Apesar de tanta expectativa, o anúncio na dança das cadeiras no secretariado municipal não atingiu seu estatus de evento do ano no gabinete da prefeitura. Alguns nomes trocaram de lugar, outros deixaram a administração, mas nada que, ao nosso ver, pode se chamar de uma reestruturação no primeiro escalão. O próprio Maroca assumiu, no início da coletiva com a (im)pren$a Sélagoana, que as mudanças serão mais de posturas, e menos de nomes com o objetivo de se aproximar mais da população e valorizar os servidores. Mas vá lá, os anéis já se foram.
De cara ele anunciou a extinção da Secretaria de Trânsito, berrento da administração Maroquiana, e junto a primeira queda, do ex-delegado Eduardo Betti. Haverá uma mutação, e a secretaria vai se tornar a Secretaria de Planejamento Urbano, ocupada pelo Flávio Dumont, ex-consultor de licitações. Ele também assume a Procuradoria do Município, no lugar do Leonardo Braga, este que assume a Secretaria de Administração e temporariamente a de Meio Ambiente. Numa mesma tacada outros dois caíram: Laírson Couto e Ricardo da Administração. Estevão Bakô também é outro nome que sai do primeiro escalão, mas não há ainda anúncio de quem vai ficar na chefia de gabinete. E por fim, as últimas mudanças são o Xexéu para a Codesel e Fábio Nepomuceno na Cohasa.
Enfim, nomes mais cotados para sair ficaram no final das contas, pelo menos temporariamente. O próprio Maroca reconhece que o presidente do Saae, Ronaldo Andrade, poderá sair, para cuidar das suas próprias empresas. Mas nada ainda confirmado. Segundo o prefeito, a comunicação a partir de agora ficará sob a sua tutela direta, o que vai retirar o peso nas costas de Fred Antoniazzi. Todo o restante será reconduzido aos seus cargos.

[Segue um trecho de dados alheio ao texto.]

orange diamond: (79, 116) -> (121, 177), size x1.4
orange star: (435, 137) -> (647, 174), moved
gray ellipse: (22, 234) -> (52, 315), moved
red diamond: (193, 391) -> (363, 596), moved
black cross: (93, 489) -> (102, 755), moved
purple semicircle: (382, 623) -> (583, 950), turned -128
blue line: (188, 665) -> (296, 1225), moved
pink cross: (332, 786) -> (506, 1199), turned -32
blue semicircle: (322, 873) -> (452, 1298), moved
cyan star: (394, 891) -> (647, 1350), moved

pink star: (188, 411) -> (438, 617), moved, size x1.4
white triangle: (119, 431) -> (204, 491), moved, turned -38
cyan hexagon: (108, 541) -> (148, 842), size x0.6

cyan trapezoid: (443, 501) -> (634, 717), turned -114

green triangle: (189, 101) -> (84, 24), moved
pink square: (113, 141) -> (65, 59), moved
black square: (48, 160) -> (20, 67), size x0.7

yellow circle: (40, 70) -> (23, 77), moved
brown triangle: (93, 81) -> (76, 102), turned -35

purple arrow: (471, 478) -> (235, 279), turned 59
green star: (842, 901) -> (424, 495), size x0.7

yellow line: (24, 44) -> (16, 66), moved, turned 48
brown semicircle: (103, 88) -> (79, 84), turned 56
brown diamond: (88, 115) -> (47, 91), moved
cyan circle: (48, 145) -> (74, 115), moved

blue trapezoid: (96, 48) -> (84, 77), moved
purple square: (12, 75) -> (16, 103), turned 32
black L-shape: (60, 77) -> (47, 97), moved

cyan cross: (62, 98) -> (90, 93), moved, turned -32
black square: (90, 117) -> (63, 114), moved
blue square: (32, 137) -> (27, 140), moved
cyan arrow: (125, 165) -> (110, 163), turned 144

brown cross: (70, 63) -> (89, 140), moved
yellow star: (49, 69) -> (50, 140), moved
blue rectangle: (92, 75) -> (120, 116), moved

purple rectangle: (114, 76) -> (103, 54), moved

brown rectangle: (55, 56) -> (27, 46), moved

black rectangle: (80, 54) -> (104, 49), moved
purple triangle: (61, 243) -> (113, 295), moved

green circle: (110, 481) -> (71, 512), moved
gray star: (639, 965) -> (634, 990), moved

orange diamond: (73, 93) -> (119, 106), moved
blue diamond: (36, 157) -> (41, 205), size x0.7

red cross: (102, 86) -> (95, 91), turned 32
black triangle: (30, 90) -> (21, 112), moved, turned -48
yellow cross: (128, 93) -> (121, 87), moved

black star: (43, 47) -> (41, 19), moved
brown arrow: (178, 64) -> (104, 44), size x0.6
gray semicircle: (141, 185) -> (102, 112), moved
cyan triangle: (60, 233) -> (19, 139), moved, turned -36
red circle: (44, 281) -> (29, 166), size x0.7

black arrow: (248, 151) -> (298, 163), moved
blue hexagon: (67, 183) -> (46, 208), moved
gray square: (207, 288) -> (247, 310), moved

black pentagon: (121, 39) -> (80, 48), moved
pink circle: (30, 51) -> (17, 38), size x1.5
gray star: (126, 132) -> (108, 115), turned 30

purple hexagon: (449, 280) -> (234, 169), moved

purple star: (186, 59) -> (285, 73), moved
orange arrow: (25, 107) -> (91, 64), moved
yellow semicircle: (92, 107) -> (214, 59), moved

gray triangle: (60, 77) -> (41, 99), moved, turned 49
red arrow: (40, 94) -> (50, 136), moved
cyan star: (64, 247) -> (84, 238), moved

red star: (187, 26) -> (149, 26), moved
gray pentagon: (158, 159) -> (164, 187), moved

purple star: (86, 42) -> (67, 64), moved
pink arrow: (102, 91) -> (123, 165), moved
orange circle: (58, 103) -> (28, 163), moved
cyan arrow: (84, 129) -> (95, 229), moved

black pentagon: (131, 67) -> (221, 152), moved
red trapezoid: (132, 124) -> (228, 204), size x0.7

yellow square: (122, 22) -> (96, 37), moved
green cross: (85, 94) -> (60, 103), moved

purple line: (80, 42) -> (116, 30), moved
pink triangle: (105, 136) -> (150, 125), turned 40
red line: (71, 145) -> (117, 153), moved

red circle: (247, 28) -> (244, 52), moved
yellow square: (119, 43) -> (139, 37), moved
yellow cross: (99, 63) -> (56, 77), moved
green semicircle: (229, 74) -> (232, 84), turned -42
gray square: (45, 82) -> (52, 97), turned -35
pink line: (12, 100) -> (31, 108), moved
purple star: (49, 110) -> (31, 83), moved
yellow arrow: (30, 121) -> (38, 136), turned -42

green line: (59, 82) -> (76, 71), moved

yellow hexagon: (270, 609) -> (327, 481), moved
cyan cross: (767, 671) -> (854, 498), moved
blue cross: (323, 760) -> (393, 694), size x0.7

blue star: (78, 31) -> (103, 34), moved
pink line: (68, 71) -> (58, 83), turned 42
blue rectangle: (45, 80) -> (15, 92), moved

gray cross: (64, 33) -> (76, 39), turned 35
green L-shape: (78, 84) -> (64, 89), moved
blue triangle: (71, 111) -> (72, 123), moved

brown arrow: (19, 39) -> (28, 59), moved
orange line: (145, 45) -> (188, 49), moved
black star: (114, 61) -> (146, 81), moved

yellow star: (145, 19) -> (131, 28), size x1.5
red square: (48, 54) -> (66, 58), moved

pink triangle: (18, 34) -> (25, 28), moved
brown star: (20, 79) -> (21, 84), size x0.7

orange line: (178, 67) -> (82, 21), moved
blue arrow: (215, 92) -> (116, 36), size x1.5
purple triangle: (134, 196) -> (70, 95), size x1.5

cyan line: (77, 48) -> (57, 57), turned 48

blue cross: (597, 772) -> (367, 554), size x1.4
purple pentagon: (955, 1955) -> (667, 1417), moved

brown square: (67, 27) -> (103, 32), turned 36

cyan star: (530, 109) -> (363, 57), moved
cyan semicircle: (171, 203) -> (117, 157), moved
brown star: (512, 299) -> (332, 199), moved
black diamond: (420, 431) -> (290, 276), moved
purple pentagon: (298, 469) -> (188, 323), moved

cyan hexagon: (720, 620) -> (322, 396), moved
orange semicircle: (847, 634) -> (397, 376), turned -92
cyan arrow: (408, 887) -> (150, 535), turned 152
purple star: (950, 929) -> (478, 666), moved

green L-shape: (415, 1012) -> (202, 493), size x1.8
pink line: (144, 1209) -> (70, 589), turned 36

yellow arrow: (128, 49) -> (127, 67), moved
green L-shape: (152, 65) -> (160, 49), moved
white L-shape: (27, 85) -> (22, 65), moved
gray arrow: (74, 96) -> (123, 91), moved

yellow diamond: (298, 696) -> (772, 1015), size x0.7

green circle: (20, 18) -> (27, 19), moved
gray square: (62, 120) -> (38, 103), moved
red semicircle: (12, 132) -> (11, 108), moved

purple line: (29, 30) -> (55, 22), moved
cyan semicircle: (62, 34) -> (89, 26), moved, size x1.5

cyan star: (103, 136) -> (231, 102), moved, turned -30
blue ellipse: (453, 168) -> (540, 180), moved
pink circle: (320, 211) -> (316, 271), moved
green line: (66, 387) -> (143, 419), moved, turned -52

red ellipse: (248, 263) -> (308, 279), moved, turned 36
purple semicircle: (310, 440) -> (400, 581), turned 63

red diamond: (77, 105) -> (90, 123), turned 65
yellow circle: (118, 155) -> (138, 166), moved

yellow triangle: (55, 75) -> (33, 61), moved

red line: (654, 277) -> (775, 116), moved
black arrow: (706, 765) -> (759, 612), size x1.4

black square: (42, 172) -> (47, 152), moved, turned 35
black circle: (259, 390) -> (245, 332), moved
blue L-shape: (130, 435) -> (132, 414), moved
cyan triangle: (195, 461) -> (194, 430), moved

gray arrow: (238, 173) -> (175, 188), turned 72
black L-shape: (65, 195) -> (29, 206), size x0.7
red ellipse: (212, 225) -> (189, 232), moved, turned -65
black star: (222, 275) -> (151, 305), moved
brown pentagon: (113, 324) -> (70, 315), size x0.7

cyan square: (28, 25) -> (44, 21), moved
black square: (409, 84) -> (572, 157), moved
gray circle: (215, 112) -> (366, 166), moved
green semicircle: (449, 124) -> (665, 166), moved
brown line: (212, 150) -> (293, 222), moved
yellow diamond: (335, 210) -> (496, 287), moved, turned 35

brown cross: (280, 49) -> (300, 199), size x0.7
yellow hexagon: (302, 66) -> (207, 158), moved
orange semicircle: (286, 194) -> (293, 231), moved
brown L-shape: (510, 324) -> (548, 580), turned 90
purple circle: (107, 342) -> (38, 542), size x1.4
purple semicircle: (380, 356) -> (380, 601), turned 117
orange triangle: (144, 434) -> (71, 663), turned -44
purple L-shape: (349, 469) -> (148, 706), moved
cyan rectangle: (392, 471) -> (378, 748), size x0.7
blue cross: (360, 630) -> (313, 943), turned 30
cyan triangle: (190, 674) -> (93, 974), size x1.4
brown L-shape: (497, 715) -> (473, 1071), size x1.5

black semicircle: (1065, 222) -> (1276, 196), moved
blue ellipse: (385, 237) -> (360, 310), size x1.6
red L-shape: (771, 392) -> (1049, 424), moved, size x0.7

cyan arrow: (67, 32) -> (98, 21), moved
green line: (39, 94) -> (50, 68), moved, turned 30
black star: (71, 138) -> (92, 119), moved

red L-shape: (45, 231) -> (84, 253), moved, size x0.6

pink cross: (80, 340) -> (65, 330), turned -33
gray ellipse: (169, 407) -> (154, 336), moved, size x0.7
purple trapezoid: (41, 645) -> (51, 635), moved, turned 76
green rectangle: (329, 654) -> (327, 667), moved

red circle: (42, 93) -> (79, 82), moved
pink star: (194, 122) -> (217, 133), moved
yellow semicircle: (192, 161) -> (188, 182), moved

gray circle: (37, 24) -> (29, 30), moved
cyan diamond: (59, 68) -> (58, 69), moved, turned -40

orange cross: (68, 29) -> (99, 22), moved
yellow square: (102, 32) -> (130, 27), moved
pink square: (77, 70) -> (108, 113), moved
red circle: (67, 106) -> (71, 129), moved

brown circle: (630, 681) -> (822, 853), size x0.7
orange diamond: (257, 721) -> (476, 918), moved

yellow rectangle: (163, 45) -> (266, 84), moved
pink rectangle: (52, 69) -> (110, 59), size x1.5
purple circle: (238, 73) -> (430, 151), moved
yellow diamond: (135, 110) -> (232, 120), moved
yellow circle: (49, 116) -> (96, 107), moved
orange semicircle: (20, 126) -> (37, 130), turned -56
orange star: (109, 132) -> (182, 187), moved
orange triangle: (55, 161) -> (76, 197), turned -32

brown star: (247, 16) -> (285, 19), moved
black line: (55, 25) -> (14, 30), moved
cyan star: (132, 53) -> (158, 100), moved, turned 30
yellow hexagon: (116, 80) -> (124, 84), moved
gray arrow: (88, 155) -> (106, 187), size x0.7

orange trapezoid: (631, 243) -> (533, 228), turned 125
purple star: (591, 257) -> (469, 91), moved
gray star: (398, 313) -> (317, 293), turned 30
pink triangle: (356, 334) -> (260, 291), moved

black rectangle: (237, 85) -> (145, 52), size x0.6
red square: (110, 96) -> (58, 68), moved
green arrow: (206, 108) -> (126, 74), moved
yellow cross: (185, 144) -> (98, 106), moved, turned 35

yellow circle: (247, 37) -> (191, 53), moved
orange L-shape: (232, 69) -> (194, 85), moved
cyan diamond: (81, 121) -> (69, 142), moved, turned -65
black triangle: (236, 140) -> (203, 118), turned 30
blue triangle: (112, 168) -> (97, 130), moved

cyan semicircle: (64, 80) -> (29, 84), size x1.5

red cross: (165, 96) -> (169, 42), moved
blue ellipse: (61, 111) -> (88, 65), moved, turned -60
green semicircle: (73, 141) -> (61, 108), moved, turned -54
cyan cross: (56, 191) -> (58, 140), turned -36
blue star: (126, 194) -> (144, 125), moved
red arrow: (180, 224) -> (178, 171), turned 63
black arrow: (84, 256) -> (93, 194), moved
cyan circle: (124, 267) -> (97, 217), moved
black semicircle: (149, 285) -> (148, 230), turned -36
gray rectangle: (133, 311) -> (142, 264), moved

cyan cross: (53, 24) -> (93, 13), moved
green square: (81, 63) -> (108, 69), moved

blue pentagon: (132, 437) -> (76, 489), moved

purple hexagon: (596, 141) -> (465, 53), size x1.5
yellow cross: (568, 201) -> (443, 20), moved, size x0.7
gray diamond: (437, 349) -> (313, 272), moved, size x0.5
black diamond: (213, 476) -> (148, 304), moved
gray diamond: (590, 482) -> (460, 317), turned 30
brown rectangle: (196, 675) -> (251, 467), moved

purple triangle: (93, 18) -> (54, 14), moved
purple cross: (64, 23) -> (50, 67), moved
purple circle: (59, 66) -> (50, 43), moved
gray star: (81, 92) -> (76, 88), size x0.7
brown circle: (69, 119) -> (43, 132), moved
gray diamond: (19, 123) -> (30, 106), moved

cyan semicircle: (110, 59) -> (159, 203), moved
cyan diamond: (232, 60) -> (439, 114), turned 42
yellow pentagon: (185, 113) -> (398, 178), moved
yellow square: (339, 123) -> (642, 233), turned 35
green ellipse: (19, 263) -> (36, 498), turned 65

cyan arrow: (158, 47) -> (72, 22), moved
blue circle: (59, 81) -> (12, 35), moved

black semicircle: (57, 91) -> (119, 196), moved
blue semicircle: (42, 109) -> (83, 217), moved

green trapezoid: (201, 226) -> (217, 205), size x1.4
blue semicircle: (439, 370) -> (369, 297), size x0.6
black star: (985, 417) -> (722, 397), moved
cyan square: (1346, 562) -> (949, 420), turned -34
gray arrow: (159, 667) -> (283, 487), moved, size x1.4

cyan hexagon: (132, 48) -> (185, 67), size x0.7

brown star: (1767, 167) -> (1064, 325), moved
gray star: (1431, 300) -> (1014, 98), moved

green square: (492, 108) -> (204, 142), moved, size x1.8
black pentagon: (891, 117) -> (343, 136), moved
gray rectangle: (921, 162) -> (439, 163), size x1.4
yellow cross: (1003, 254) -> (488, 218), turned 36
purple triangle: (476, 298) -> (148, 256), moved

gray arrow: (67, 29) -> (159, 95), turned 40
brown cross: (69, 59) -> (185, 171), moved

Terminado o resumão, vamos ao que interessa.
Ao criar a nova secretaria de Planejamento Urbano, o que sobra para a Secretaria de Planejamento, Orçamento e Gestão? Segundo o prefeito, o atual secretário vai se tornar uma espécie de embaixador da administração em Brasília para obter recursos e acompanhar projetos. Não sabia que o Flávio de Castro havia estudado no Instituto Rio Branco. Maroca retirou o polêmico Departamento de Licenciamento de Obras (DLO) das mãos de um Flávio, o de Castro, e passou para outro, o Dumont. Em miúdos, para amenizar as críticas, tirou o DLO - que ganhava novos ares, de mais agilidade e transparência, e por isso incomodava muitos dos poderosos por ai - de quem se propôs a promover mudanças, passou para outra pasta e esvaziou totalmente a Secretaria de planejamento. Dizem por aí que muitos dos assessores do Flávio de Castro, que o ajudaram na reforma, devem sair do DLO depois dessa mudança, e alguns tem medo de um retrocesso no departamento.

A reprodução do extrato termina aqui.